Tumor blocks were sectioned and levels for CD8 immunohistochemistry taken at 25 μm intervals. Stained slides were scanned and the tumor area and immediately adjacent stroma was manually designated by a pathologist on all slides. All nucleated cells as well as CD8+ cells within the defined area were identified and counted by image analysis. Simulated core biopsies were identified by creating a grid of rectangular regions over the entire image, each approx. 2mm2. in size. Rectangular regions that overlapped with at least 0.7 mm2 of manually identified region were analyzed. Scale bar illustrated in “Level 1” panel equals 500 μm.
Fig 2
Fig 2. CD8 IHC repeated measures staining results for 25 breast (red) and colorectal (blue) carcinoma samples.

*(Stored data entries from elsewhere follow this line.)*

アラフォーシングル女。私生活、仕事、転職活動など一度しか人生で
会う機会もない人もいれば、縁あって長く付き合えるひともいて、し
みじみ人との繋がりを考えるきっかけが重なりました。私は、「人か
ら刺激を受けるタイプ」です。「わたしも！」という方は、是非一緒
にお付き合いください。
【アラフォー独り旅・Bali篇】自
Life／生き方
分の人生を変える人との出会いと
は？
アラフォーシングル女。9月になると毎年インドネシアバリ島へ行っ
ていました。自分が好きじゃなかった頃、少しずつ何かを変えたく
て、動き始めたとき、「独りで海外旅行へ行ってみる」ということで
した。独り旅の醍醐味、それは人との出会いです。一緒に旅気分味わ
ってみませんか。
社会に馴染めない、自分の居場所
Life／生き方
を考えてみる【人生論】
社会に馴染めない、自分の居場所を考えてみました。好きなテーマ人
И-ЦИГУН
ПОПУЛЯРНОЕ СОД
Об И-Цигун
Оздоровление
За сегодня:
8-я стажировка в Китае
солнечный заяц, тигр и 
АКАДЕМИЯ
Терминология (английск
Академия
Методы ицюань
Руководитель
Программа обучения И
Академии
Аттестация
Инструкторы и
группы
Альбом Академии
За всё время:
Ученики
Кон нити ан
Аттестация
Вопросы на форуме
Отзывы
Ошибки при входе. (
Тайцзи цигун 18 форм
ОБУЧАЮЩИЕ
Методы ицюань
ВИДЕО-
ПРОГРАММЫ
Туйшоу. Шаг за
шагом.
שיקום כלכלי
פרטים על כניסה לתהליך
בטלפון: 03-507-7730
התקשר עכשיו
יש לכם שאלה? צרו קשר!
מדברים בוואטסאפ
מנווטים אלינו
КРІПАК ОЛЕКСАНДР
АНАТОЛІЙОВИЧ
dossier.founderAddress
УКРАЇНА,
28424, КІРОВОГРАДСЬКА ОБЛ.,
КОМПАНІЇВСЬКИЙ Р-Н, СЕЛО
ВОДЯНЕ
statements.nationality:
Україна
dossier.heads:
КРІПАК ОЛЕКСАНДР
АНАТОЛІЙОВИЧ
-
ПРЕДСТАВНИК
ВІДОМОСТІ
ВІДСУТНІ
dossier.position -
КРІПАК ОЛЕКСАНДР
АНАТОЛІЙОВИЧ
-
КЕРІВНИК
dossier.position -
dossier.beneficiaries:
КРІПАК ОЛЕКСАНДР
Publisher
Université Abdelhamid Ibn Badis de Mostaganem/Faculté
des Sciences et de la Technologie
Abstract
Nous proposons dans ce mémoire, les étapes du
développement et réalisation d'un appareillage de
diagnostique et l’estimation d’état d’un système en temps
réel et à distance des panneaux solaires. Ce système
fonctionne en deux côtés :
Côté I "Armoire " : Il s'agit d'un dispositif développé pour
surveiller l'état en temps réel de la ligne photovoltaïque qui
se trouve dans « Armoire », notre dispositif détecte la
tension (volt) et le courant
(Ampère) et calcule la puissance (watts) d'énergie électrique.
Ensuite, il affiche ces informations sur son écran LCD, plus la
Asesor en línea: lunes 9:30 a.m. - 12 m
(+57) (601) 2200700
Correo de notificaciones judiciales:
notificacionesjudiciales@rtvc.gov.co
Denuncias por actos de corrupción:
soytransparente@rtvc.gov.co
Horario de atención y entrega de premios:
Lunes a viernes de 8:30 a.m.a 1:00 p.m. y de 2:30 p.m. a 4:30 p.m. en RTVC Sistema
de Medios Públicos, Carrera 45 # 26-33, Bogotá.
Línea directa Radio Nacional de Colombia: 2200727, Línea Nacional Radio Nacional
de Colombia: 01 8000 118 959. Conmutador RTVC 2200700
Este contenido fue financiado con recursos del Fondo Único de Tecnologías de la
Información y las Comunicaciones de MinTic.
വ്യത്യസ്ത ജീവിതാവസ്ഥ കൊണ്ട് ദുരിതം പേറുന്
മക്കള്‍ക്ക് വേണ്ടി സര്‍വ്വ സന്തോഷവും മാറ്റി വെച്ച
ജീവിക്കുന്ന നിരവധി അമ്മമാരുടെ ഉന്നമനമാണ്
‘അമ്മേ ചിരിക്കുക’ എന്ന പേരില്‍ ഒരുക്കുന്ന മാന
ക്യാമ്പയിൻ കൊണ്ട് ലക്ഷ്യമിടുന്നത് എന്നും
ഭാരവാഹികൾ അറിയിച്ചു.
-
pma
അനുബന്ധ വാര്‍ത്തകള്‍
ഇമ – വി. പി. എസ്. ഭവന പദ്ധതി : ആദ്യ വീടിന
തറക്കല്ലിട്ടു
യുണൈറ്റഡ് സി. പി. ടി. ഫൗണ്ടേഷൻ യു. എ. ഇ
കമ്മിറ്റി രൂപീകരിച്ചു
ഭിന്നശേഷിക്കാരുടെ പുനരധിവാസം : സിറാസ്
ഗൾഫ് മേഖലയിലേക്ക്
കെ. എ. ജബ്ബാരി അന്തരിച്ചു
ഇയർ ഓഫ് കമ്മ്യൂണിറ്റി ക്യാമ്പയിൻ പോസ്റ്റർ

Each tumor block was sectioned 8 times or until the sample was exhausted.
Fig 3
Fig 3. Slide-level biopsy simulation results.

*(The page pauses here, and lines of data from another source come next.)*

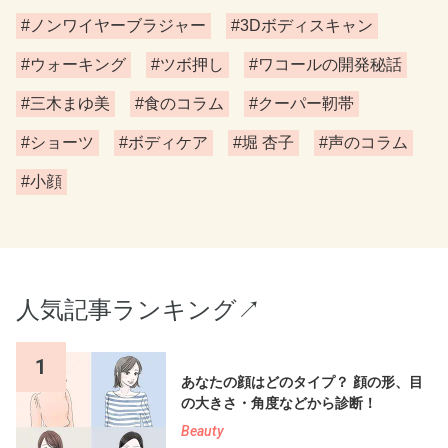
#ノンワイヤーブラジャー
#3Dボディスキャン
#ウォーキング
#ツボ押し
#ワコールの開発秘話
#三木まゆ美
#食のコラム
#クーパー靭帯
#ショーツ
#ボディケア
#堀 杏子
#声のコラム
#小顔
人気記事ランキング↗︎
1
あなたの顔はどのタイプ？ 顔の形、目
の大きさ・角度などから診断！
Beauty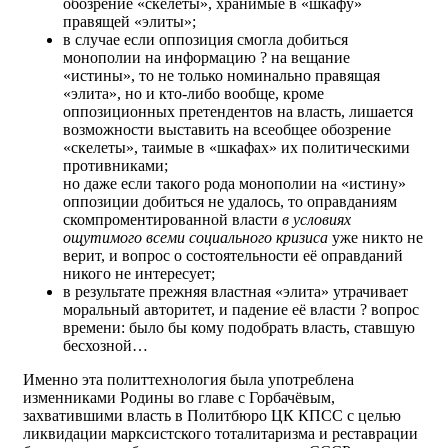
обозрение «скелеты», хранимые в «шкафу»
правящей «элиты»;
в случае если оппозиция смогла добиться
монополии на информацию ? на вещание
«истины», то не только номинально правящая
«элита», но и кто-либо вообще, кроме
оппозиционных претендентов на власть, лишается
возможности выставить на всеобщее обозрение
«скелеты», таимые в «шкафах» их политическими
противниками;
но даже если такого рода монополии на «истину»
оппозиции добиться не удалось, то оправданиям
скомпроментированной власти
в условиях
ощутимого всеми социального кризиса
уже никто не
верит, и вопрос о состоятельности её оправданий
никого не интересует;
в результате прежняя властная «элита» утрачивает
моральный авторитет, и падение её власти ? вопрос
времени: было бы кому подобрать власть, ставшую
бесхозной…
Именно эта политтехнология была употреблена
изменниками Родины во главе с Горбачёвым,
захватившими власть в Политбюро ЦК КПСС с целью
ликвидации марксистского тоталитаризма и реставрации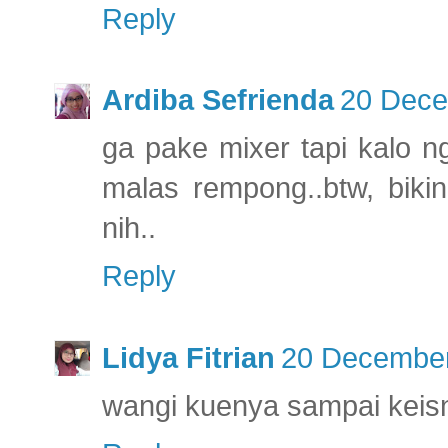
Reply
Ardiba Sefrienda
20 Dece
ga pake mixer tapi kalo 
malas rempong..btw, biki
nih..
Reply
Lidya Fitrian
20 December
wangi kuenya sampai keisni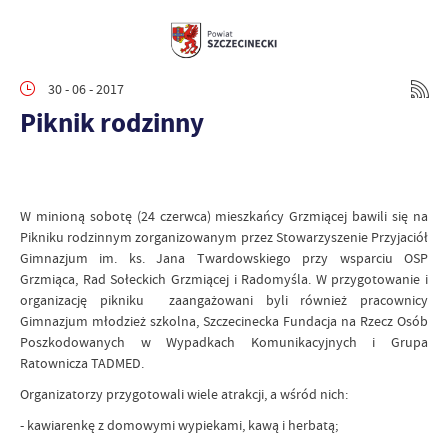
30 - 06 - 2017
Piknik rodzinny
W minioną sobotę (24 czerwca) mieszkańcy Grzmiącej bawili się na
Pikniku rodzinnym zorganizowanym przez Stowarzyszenie Przyjaciół
Gimnazjum im. ks. Jana Twardowskiego przy wsparciu OSP
Grzmiąca, Rad Sołeckich Grzmiącej i Radomyśla. W przygotowanie i
organizację pikniku zaangażowani byli również pracownicy
Gimnazjum młodzież szkolna, Szczecinecka Fundacja na Rzecz Osób
Poszkodowanych w Wypadkach Komunikacyjnych i Grupa
Ratownicza TADMED.
Organizatorzy przygotowali wiele atrakcji, a wśród nich:
- kawiarenkę z domowymi wypiekami, kawą i herbatą;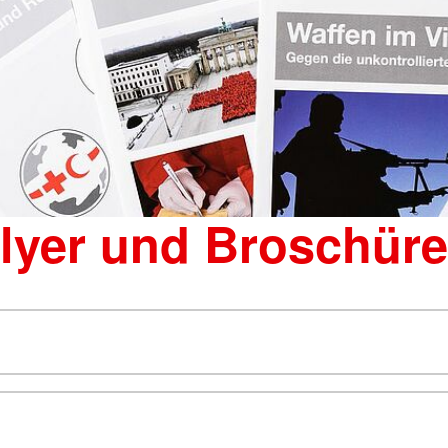
lyer und Broschür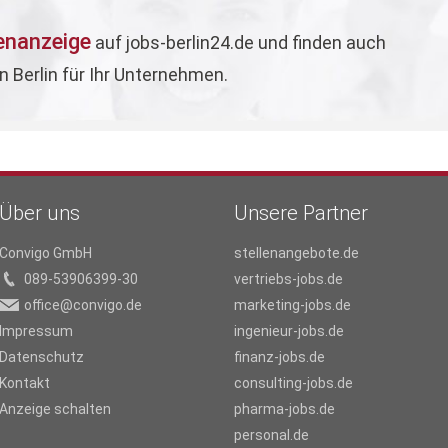
lenanzeige
auf jobs-berlin24.de und finden auch
in Berlin für Ihr Unternehmen.
Über uns
Unsere Partner
Convigo GmbH
stellenangebote.de
089-53906399-30
vertriebs-jobs.de
office@convigo.de
marketing-jobs.de
Impressum
ingenieur-jobs.de
Datenschutz
finanz-jobs.de
Kontakt
consulting-jobs.de
Anzeige schalten
pharma-jobs.de
personal.de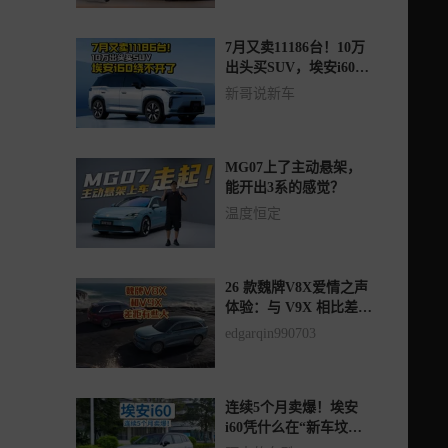
7月又卖11186台！10万
出头买SUV，埃安i60绕
不开了
新哥说新车
MG07上了主动悬架，
能开出3系的感觉？
温度恒定
26 款魏牌V8X爱情之声
体验：与 V9X 相比差距
明显
edgarqin990703
连续5个月卖爆！埃安
i60凭什么在“新车坟场”
里杀出重围？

(A) Percent of times over 1000 rounds of simulations that the values obtained from sampling increased numbers of biopsy fragments produced a result within 1SD of the mean CD8 staining for a given slide. Calculating the mean over increased numbers of biopsies led to better estimates of the mean, while calculating maxima over the sample biopsies led to overestimates of a slide’s CD8 levels. Samples are sorted by increasing performance in terms of being able to produce an estimate within 1SD of total CD8 staining for that slide. (B) Estimates of the standard deviation of the difference between the mean or maximum of selected core biopsies and the mean or maximum of the out-of-bag or unselected cores on a given slide. Increased sampling leads to improvements in variability for when using means but not when using order statistics. (C) Estimates of the standard deviation of the difference between the mean or maximum of selected core biopsies and the mean or maximum of the out-of-bag or unselected cores on a given slide as a function of the mean CD8 percent positive staining for a slide. Loess fits are used to highlight mean performance over the observed dynamic range on both the log2 and observed percent staining scales. Increased sampling leads to improvements in variability when using means but not when using order statistics.
Fig 4
Fig 4. Block-level biopsy simulation results.

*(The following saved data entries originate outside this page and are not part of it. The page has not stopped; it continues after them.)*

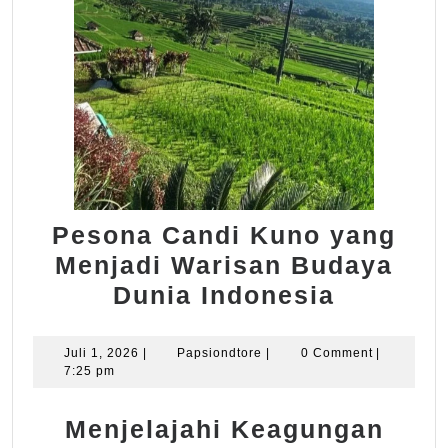
Pesona Candi Kuno yang
Menjadi Warisan Budaya
Pesona
Dunia Indonesia
Candi
Kuno
Juli
Papsiondtore
Juli 1, 2026
|
Papsiondtore
|
0 Comment
|
1,
7:25 pm
yang
2026
Menjadi
Menjelajahi Keagungan
Warisan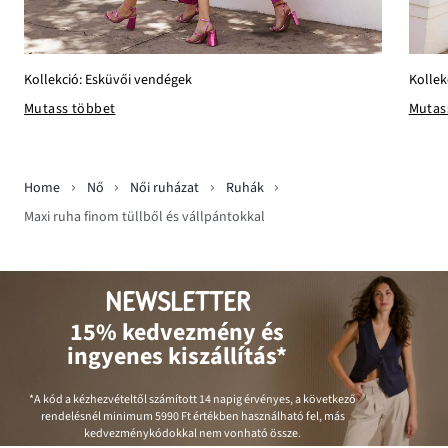
Kollekció: Esküvői vendégek
Kollek
Mutass többet
Mutas
Home
Nő
Női ruházat
Ruhák
Maxi ruha finom tüllből és vállpántokkal
NEWSLETTER
15% kedvezmény és
ingyenes kiszállítás*
*A kód a kézhezvételtől számított 14 napig érvényes, a következő
rendelésnél minimum
5990 Ft
értékben használható fel, más
kedvezménykódokkal nem vonható össze.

(A) Percent of times over 1000 rounds of simulations that the values obtained from sampling increased numbers of biopsy fragments produced a result within 1SD of the mean CD8 staining for an entire tumor block. Calculating the mean over increased numbers of fragments led to better estimates of the mean, while calculating maxima over the sample biopsies led to overestimates of a sample’s CD8 levels. Samples are sorted by increasing performance in terms of being able to produce an estimate within 1SD of total CD8 staining for that tumor block. (B) Estimates of the standard deviation of the difference between the mean or maximum of selected core biopsies and the mean or maximum of the out-of-bag or unselected cores for a given tumor sample. Increased sampling leads to improvements in variability for when using means but not when using order statistics. (C) Estimates of the standard deviation of the difference between the mean or maximum of selected core biopsies and the mean or maximum of the out-of-bag or unselected cores for a given tumor sample as a function of the mean CD8 percent positive staining for that block. Loess fits are used to highlight mean performance over the observed dynamic range on both the log2 and observed percent staining scales. Increased sampling leads to improvements in variability when using means but not when using order statistics.
Fig 5
Fig 5. Simulation receiver-operator characteristic (ROC) curves.
With increased sampling, there is increased performance of the CD8 IHC assay to classify as positive or negative for a given cut-off (different colors) when using the means of different numbers of sampled biopsies (left) and decreased performance when using maxima (right). Over the set of cut-offs (1%, 2%, 5%, 10%), the analysis treated the mean CD8 staining as the true intensity against which the results of the subsamples of biopsy fragments were evaluated. Similar results were obtained when benchmarking the staining result from core biopsies against the mean staining of the entire block (data not shown).